Carnaval e Sua História

Nestes dias em que toda a folia é permitida, muitos esquecem que o carnaval é hoje uma festa “controlada” pela Igreja Católica! Isso mesmo, apesar de não parecer toda esta festa faz parte do calendário católico. Tanto é verdade que a data do carnaval é marcada com base na Páscoa, uma das mais sagradas festas cristãs, já que comemora a ressurreição de Jesus Cristo. É importante lembrar que a Páscoa católica não é a mesma Páscoa judaica. A data da Páscoa cristã foi fixada pelo Concílio de Nicéia (325 d.C.) convocado pelo imperador Constantino.

A coisa é bem complicada. Primeiro é necessário se determinar oequinócio da primavera, que ocorre entra os dias 21 e 22 de março no hemisfério norte. Observando a lua nova que antecede o equinócio, o primeiro domingo após o 14º dia de lua nova é o domingo de Páscoa. Como o primeiro dia da lua nova, antes de 21 de março, é entre 08 de março e 05 de abril, a Páscoa só pode ser entre 22 de março e 25 de abril. O domingo de carnaval é sempre no 7º domingo que antecede ao domingo de Páscoa. Ufa !! É assim que a Igreja pode determinar qual será a data tanto da Páscoa como do Carnaval.

Vale também lembrar que a Igreja estabeleceu no Sínodo de Benevento (1091), que os cristãos deveriam jejuar de carne durante os 40 dias antes da Páscoa, a exemplo de Jesus, que jejuou por 40 dias no deserto. Foi então instituída a Quaresma, que será o período que vai começar na quarta feira de cinzas e terminará no domingo de Páscoa.

Mas, você pode estar se perguntando, como surgiu esta festa tão popular aqui no Brasil? Existem algumas versões que ajudam a explicar como ela nasce, basicamente todas tratam o assunto mais ou menos assim:

A origem do Carnaval é anterior à era Cristã tendo se iniciado na Itália com o nome de Saturnálias (festa em homenagem a Saturno). As divindades da mitologia greco-romana BACO e MOMO dividiam as honras nos festejos, que aconteciam nos meses de novembro e dezembro. Durante as comemorações em Roma, acontecia uma aparente quebra de hierarquia da sociedade, já que escravos, filósofos e tribunos misturavam-se em praça pública. Com a expansão do Império Romano, as festas tornaram-se mais animadas e freqüentes.

No início da era Cristã, começaram a surgir os primeiros sinais de censura aos festejos mundanos na medida em que a Igreja Católica se solidificava.
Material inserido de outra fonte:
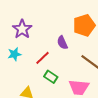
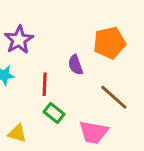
red line: (43, 58) -> (45, 84), turned -49

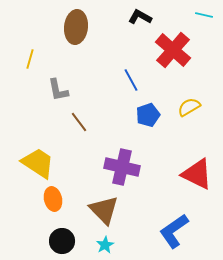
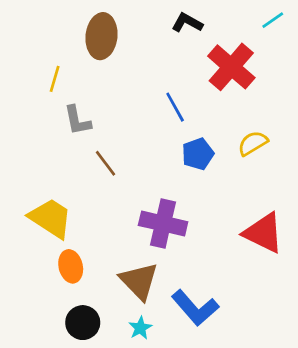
cyan line: (204, 15) -> (273, 20), turned -48
yellow line: (30, 59) -> (55, 79), moved
blue L-shape: (174, 231) -> (195, 308), moved, turned -96

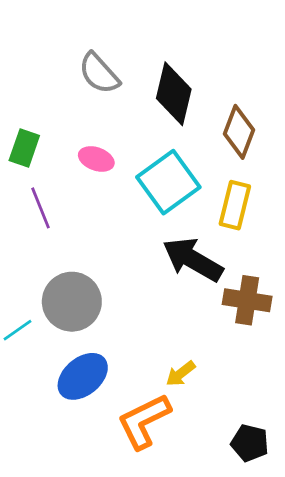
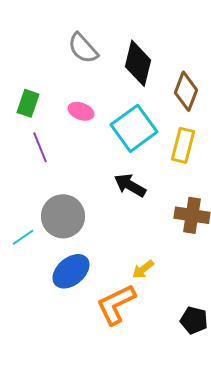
black arrow: (193, 260) -> (130, 185), moved, size x0.7

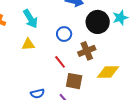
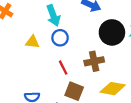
cyan arrow: (30, 19) -> (53, 15), moved
blue circle: (64, 34) -> (60, 38), moved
Querendo impor uma política de austeridade, a Igreja determinava que esses festejos só deveriam ser realizados antes da Quaresma.

A festa chegou a Portugal nos séculos XV e XVI, recebendo o nome de Entrudo, isto é, introdução à Quaresma, através de uma brincadeira agressiva e pesada. Foi exatamente esse Entrudo violento que aportou no Brasil.
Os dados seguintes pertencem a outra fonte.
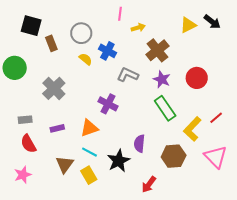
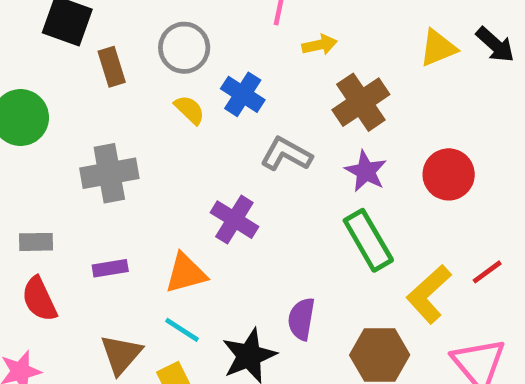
gray cross: (54, 88) -> (109, 173), turned 30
Na segunda metade do século XIX, o jornal Diário da Bahia e a Igreja Católica criticavam e pediam providências às autoridades policiais contra o Entrudo. Neste, os participantes molhavam quantos andassem pelas ruas, invadiam as casas para molhar as pessoas e não se importavam que fosse gente doente ou idosa.
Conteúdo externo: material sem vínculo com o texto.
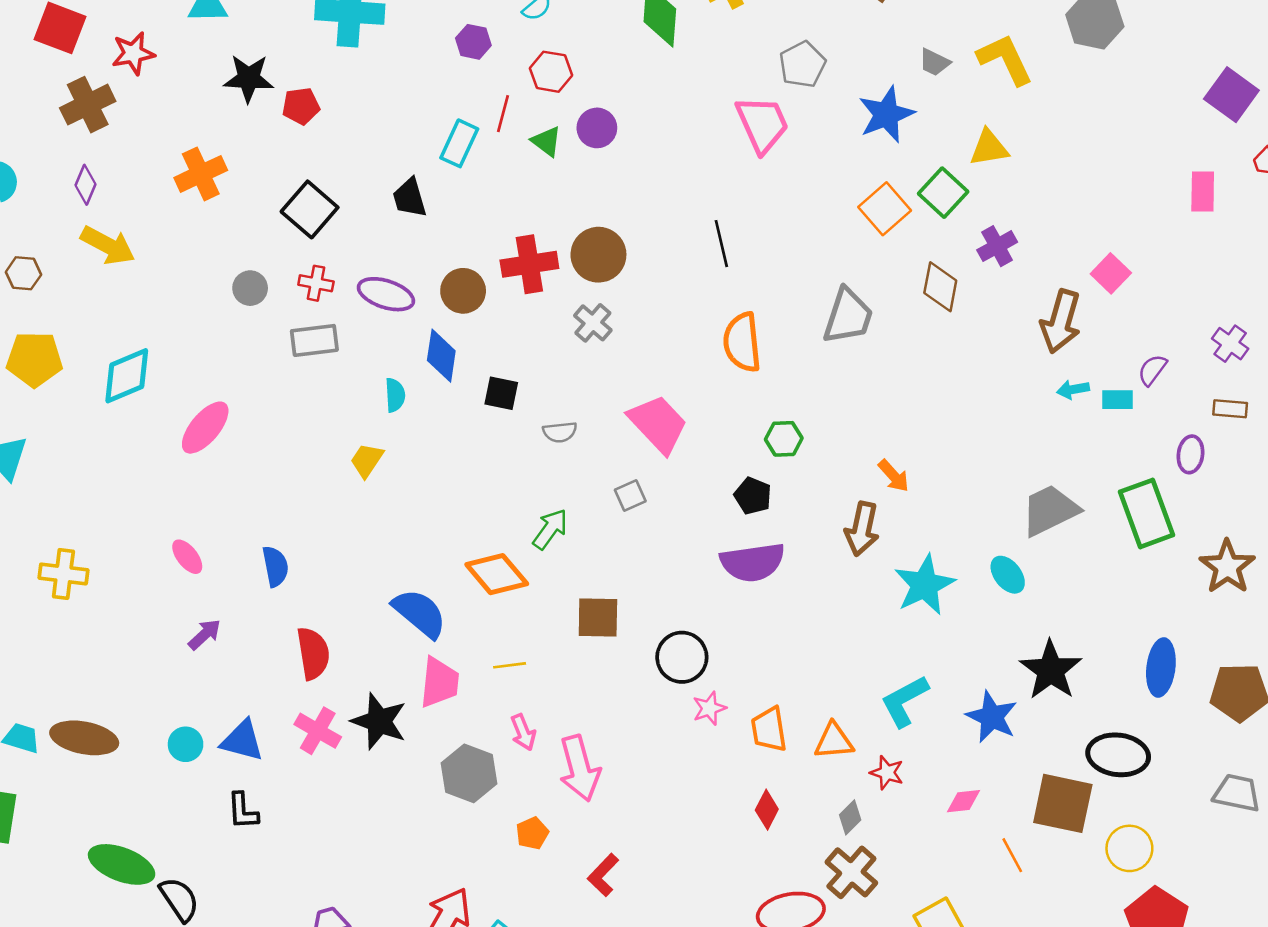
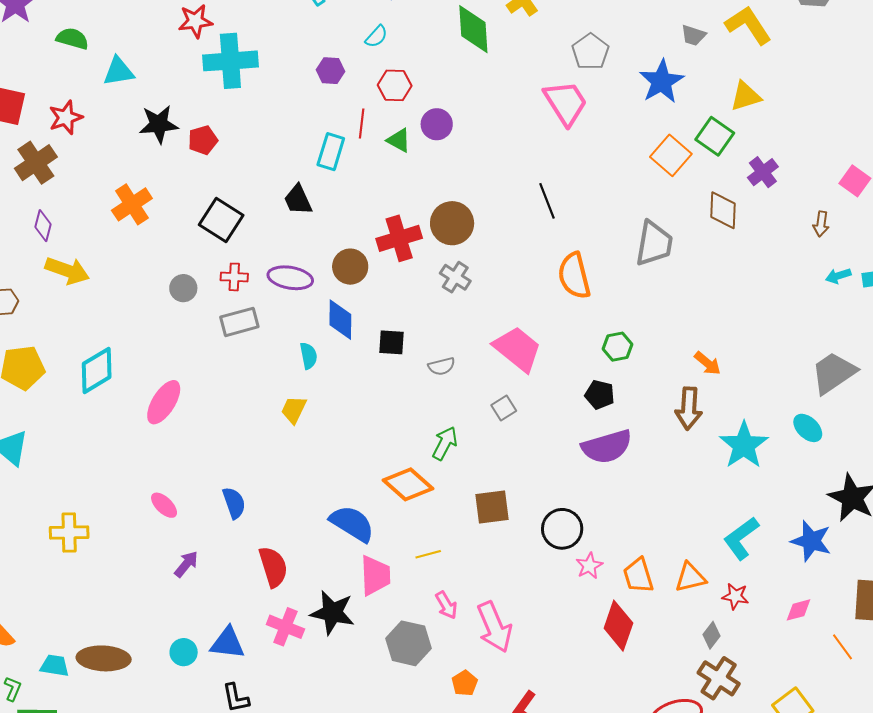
brown arrow: (1061, 321) -> (821, 224), size x0.5
red diamond: (767, 810) -> (618, 626), moved, size x1.6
Em 1853 o Entrudo passou a ser reprimido com força policial. Foi exatamente neste período que o carnaval começou a surgir com um formato diferente. Esse nasce dividido em duas classes distintas: o Carnaval de Salão, com a participação de brancos e mulatos da classe média, e o Carnaval de Rua, que contava com a participação de negros e mulatos pobres.

Em 1860 o Teatro São João (BA) começou a realizar arrojados bailes de mascarados, na noite de sábado, iniciando as festas como músicas baseadas em trechos da ópera italiana “La Traviata”. Em seguida, eram tocadas Valsas Polcas e Quadrilhas.

Na época, havia o perigo do homem formado e do negociante serem vistos mascarados. Em razão disso, casas de fantasias e cabeleireiros mantinham especialistas em disfarces.

Como os bailes carnavalescos não estavam ao alcance de todos, nem de acordo com o conceito de muitos, era necessário estimular a sua ida para as ruas. Por isso, os subdelegados foram autorizados a distribuir gratuitamente máscaras a que quisesse brincar o carnaval. Os comerciantes logo aderiram à idéia de olho no melhor faturamento, e começaram a adotar o Carnaval em substituição ao Entrudo.